The newsletter assignment had the same structure. An agent could have helped me compile, draft, and format. What it couldn’t have done is tell me which deal was worth leading with, or how to frame a delivery team’s contribution in a way that would actually motivate a sales floor to send us more referrals. Those calls required context that lived in relationships and organizational dynamics that no system was tracking.
What This Suggests Practically
The newsletter assignment was never going to be fully automated, and that’s not a failure condition. The right way to think about it is as a workflow with a natural division of labor: the person drives the judgment-heavy front end, the tools handle the execution-heavy middle, and the person reviews and refines the back end.

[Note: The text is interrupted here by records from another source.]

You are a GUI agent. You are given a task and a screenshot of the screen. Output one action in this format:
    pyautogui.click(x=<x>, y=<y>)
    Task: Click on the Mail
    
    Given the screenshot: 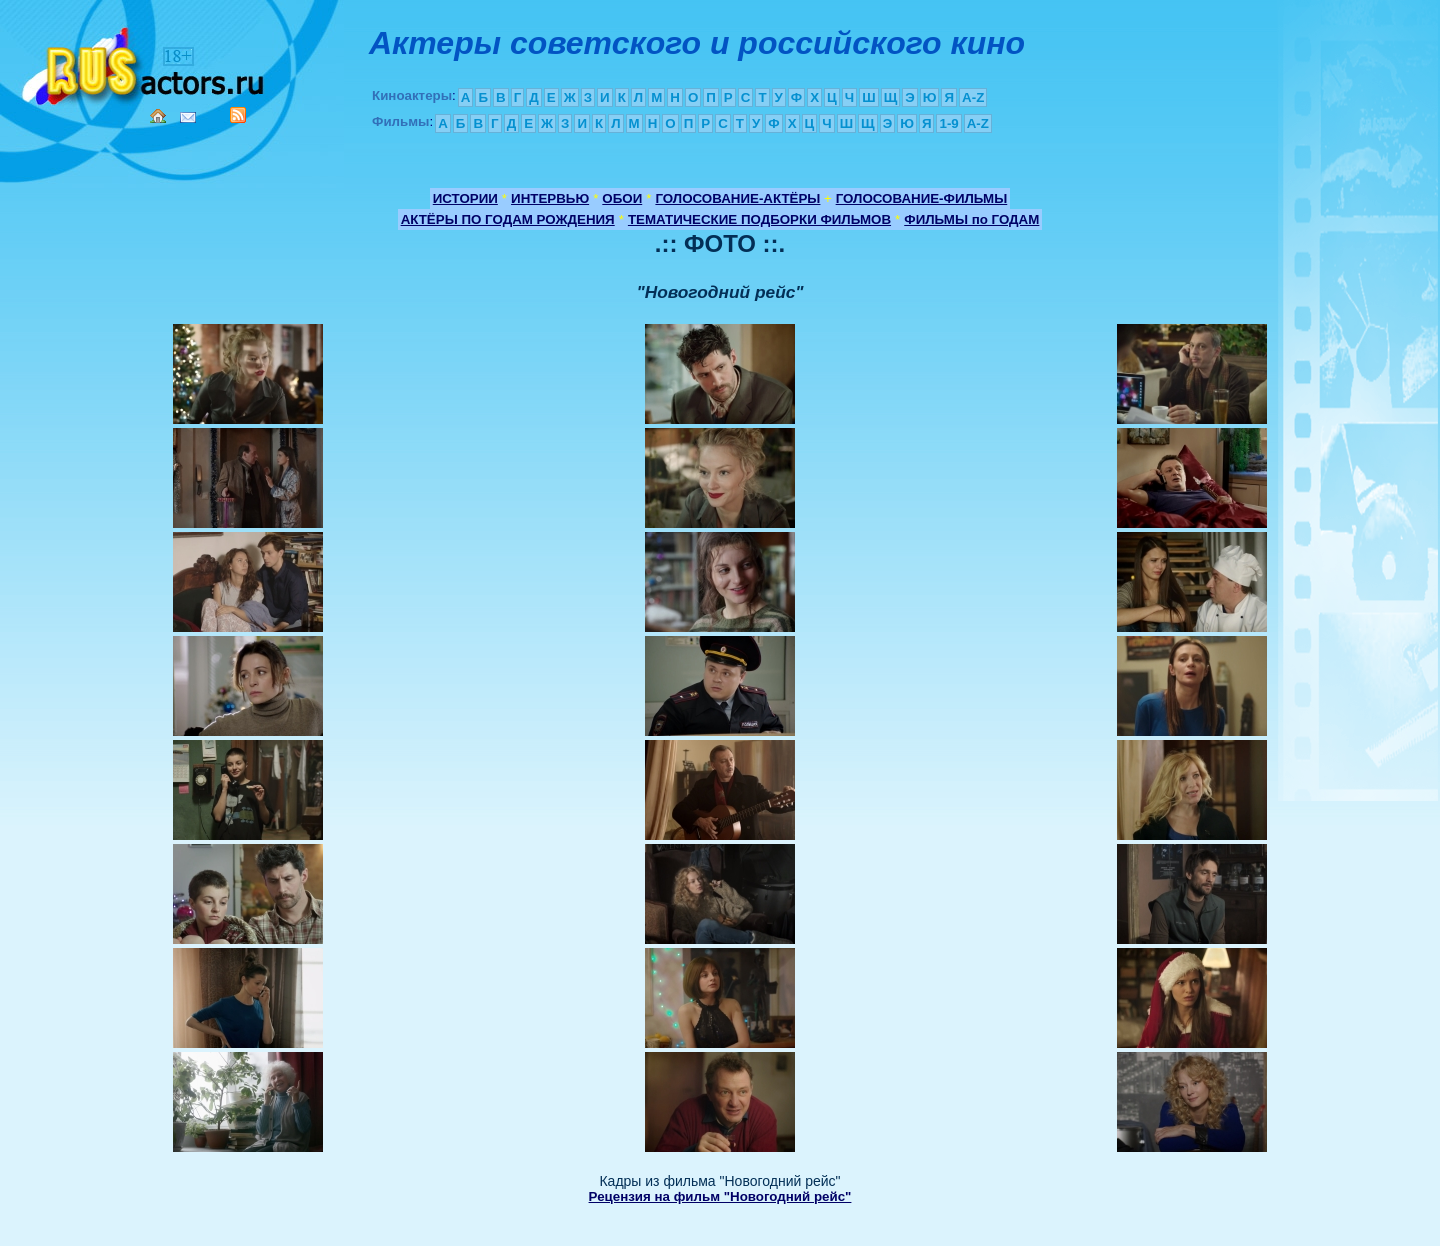 What is the action you would take?
    pyautogui.click(x=188, y=117)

In practice that looks something like this. You identify the business problem clearly enough that it can guide downstream decisions — human work. You use the tools to pull and structure relevant inputs from the systems that have them — agent territory. You evaluate what came back against the judgment you brought in at the start — human again. You use the tools to draft and format — mixed, depending on how clearly you’ve defined what good looks like. You review and refine with your audience in mind — human, and not optional.
The thing I’d push back on is the framing that treats this division as temporary — that eventually the agent handles the judgment calls too as models improve. Maybe. But the judgment calls in the newsletter assignment depended on context that is structurally difficult to provide to any system, not just ones with current capability limits. The organizational dynamics, relationship histories, and political considerations that informed my decisions weren’t in any system. Getting them there fully would require a level of organizational surveillance that most environments wouldn’t and shouldn’t accept.
Until that changes, the person isn’t a bottleneck to be engineered around. They’re the thing that makes the output worth producing in the first place.